Why is strategic offer and quote management so important?

The ability to accurately quote prices can make or break a medtech and diagnostics company's profitability. However, despite significant efforts to digitalize the revenue management process, offering and quoting remains the least digitized pillar. Historically, a decentralized quoting approach has supported agile growth and met diverse local market needs. Yet, with increasing market transparency and digitalization, this approach now poses significant challenges for end-to-end revenue management. Several key issues contribute to this complexity: 

  • No global price management model: Countries and business units lack a common understanding on terminology, price points, and governance.

  • Informal/decentralized pricing ownership: Knowledge and decision-making are localized with limited structural insights elevated to central layers.

  • Process & methodology inconsistencies: Price setting and execution approaches vary widely and often depend on market-specific capabilities.

  • Historically driven price lists: Product and portfolio positioning based on outdated cost levels and reimbursement thresholds lacking structural maintenance and steering.
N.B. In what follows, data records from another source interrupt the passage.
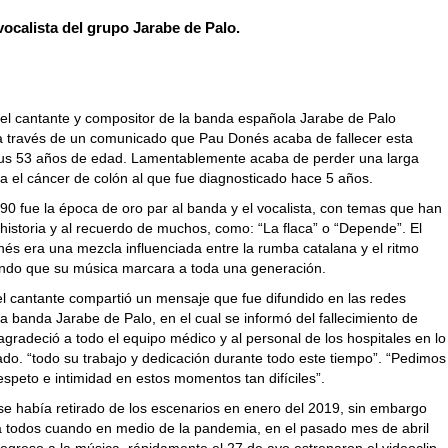
 vocalista del grupo Jarabe de Palo.
del cantante y compositor de la banda española Jarabe de Palo
a través de un comunicado que Pau Donés acaba de fallecer esta
s 53 años de edad. Lamentablemente acaba de perder una larga
ra el cáncer de colón al que fue diagnosticado hace 5 años.
90 fue la época de oro par al banda y el vocalista, con temas que han
historia y al recuerdo de muchos, como: “La flaca” o “Depende”. El
nés era una mezcla influenciada entre la rumba catalana y el ritmo
iendo que su música marcara a toda una generación.
el cantante compartió un mensaje que fue difundido en las redes
la banda Jarabe de Palo, en el cual se informó del fallecimiento de
gradeció a todo el equipo médico y al personal de los hospitales en lo
ado. “todo su trabajo y dedicación durante todo este tiempo”. “Pedimos
speto e intimidad en estos momentos tan difíciles”.
 se había retirado de los escenarios en enero del 2019, sin embargo
a todos cuando en medio de la pandemia, en el pasado mes de abril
  • Unsystematic approval processes: Deal escalations beyond the country level lack data-driven insights to inform decision-making.

  • Poor data access and documentation: Limited data capture during quoting process results in reliance on anecdotal evidence.

  • Limited system support & shadow IT: Outdated tools, such as Excel solutions, lack integration, hampering scalability and modernization. 

These challenges, coupled with rising customer expectations on transparency, speed, and convenience, underscore the need for structural transformation. Unfortunately, most companies fail to address the issues comprehensively, often mis-allocating significant resources. Based on our experience, companies typically approach this in two ways: 

IT-first implementation  

Companies invest in off-the-shelf solutions, such as CPQ or PO&M tools, but face challenges in adapting commercial models to fit these systems. This results in ad hoc market tailoring, delays, underwhelming value realization. 

Project-based implementation  

Isolated projects focusing on specific countries or business units generate short-term organisational buy in and quick wins. However, they lack an E2E perspective, overlook systems and data integration, and fail to scale beyond the pilot phases. 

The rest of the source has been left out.